Results and discussion

Through analysis of variance, significant differences were found in the Environment (E) source of variation between the two traits (Table 2), and the significance of this source of variation shows that the environments were distinct enough to promote differences in the evaluated characteristics. This result was expected since the pathogen has good survivability in crop residues, and its dissemination occurs by transport conidia over long distances by wind. Furthermore, moderate to high temperatures and high humidity favor the proliferation of the disease (Palaversic et al., 2012); the infection caused by Exserohilum turcicum is favored by mild temperatures ranging from 20 to 25[degrees]C and relative humidity above 90%, conditions that are ideal for the development of epidemics (Cota, Silva, & Costa, 2013). From Table 2, it can be seen that the mean observed for the first environment was higher for the disease severities on both the plant and the leaf. This result corroborates the prediction, considering that average temperatures were lower at the time of the experiment. In contrast, during the period corresponding to Environment 2, higher temperatures were prevalent, which are not considered optimal for the development of the disease, so the disease severity was lower.

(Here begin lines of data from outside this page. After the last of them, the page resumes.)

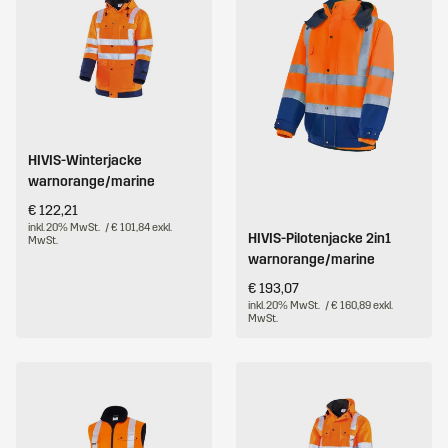
HIVIS-Winterjacke
warnorange/marine
€ 122,21
inkl. 20% MwSt.
/ € 101,84 exkl.
HIVIS-Pilotenjacke 2in1
MwSt.
warnorange/marine
€ 193,07
inkl. 20% MwSt.
/ € 160,89 exkl.
MwSt.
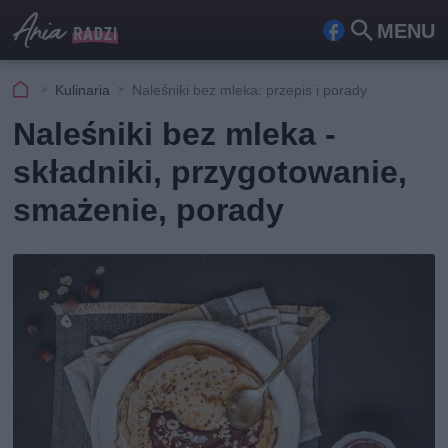
MENU
Fa
Szu
ceb
kaj
Kulinaria
Naleśniki bez mleka: przepis i porady
ook
Naleśniki bez mleka -
składniki, przygotowanie,
smażenie, porady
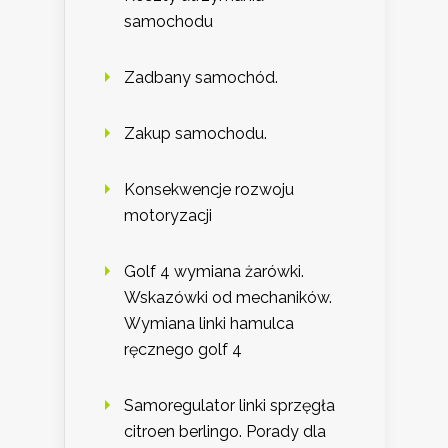
samochodu
Zadbany samochód.
Zakup samochodu.
Konsekwencje rozwoju
motoryzacji
Golf 4 wymiana żarówki.
Wskazówki od mechaników.
Wymiana linki hamulca
ręcznego golf 4
Samoregulator linki sprzęgła
citroen berlingo. Porady dla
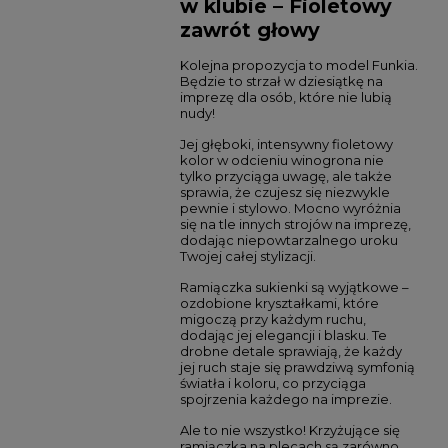
w klubie – Fioletowy
zawrót głowy
Kolejna propozycja to model Funkia.
Będzie to strzał w dziesiątkę na
imprezę dla osób, które nie lubią
nudy!
Jej głęboki, intensywny fioletowy
kolor w odcieniu winogrona nie
tylko przyciąga uwagę, ale także
sprawia, że czujesz się niezwykle
pewnie i stylowo. Mocno wyróżnia
się na tle innych strojów na imprezę,
dodając niepowtarzalnego uroku
Twojej całej stylizacji.
Ramiączka sukienki są wyjątkowe –
ozdobione kryształkami, które
migoczą przy każdym ruchu,
dodając jej elegancji i blasku. Te
drobne detale sprawiają, że każdy
jej ruch staje się prawdziwą symfonią
światła i koloru, co przyciąga
spojrzenia każdego na imprezie.
Ale to nie wszystko! Krzyżujące się
ramiączka na plecach są zarówno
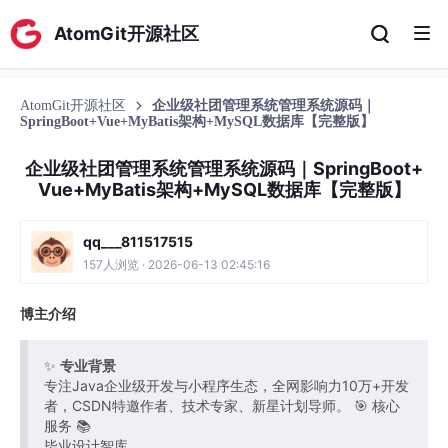
AtomGit开源社区
AtomGit开源社区
企业级社团管理系统管理系统源码｜
SpringBoot+Vue+MyBatis架构+MySQL数据库【完整版】
企业级社团管理系统管理系统源码｜SpringBoot+
Vue+MyBatis架构+MySQL数据库【完整版】
qq___811517515
157人浏览 · 2026-06-13 02:45:16
博主介绍
✨
专业背景
专注Java企业级开发与小程序生态，全网影响力10万+开发
者，CSDN特邀作者、技术专家、新星计划导师。 🎯 核心
服务 📚
毕业设计智库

The Families within "Set" (F/S) source of variation was found to be significant for both of the evaluated characteristics (p < 0.01), demonstrating sufficient genetic variability to be explored in the next cycle of the UENF popcorn breeding program in regard to northern corn leaf blight disease. The UENF-14 open-pollinated variety has a source of resistance to this disease in its genetic basis, given that it originated from the crossing of an American cultivar with yellow grains that is resistant to disease (Resh et al., 2015). In this context, the population appears to have been stable for this variable throughout the recurrent selection process, which was confirmed by means of boxplots (Figures 1 and 2).

Further, intuitive selection for greater disease resistance was conducted once the highly affected plants were not selected for recombination. Moreover, there is no denying that the families that were greatly affected by the disease had lower productivity, so this variable was selected for indirect selection. Because it is a characteristic of great importance for the improvement of this population, it would be interesting to include productivity in the model/selection index for new cycles to select families that add favorable alleles for this trait. Another possibility is the selection of families that add favorable alleles for grain yield and expansion capacity, which are achieved over the recurrent selection cycles, and exhibit a considerable level of resistance to northern corn leaf blight.

For the Environment versus Families within "Set" (ExF)/S source of variation, there were significant differences in the evaluated characteristic at the 5% level of probability. The significance of the (ExF)/S interaction indicates that the evaluated families behaved distinctly in both of the environments, but the significance is a question of probability. With greater degrees of freedom, there is also greater sensitivity, allowing for the detection of significant differences. As the cycles unfold, the set of treatments in each cycle is much smaller, which reduces the statistical power because higher interaction values are required to determine significance. Thus, greater attention should be paid to the unfolding as it can determine if the significance of the main effects and interactions occurred within each level. Significance was not observed for most characteristics in the unfolding, except for [C.sub.4], so it is possible to select for superior families independent of the environment because the interactions over the cycles were not significant.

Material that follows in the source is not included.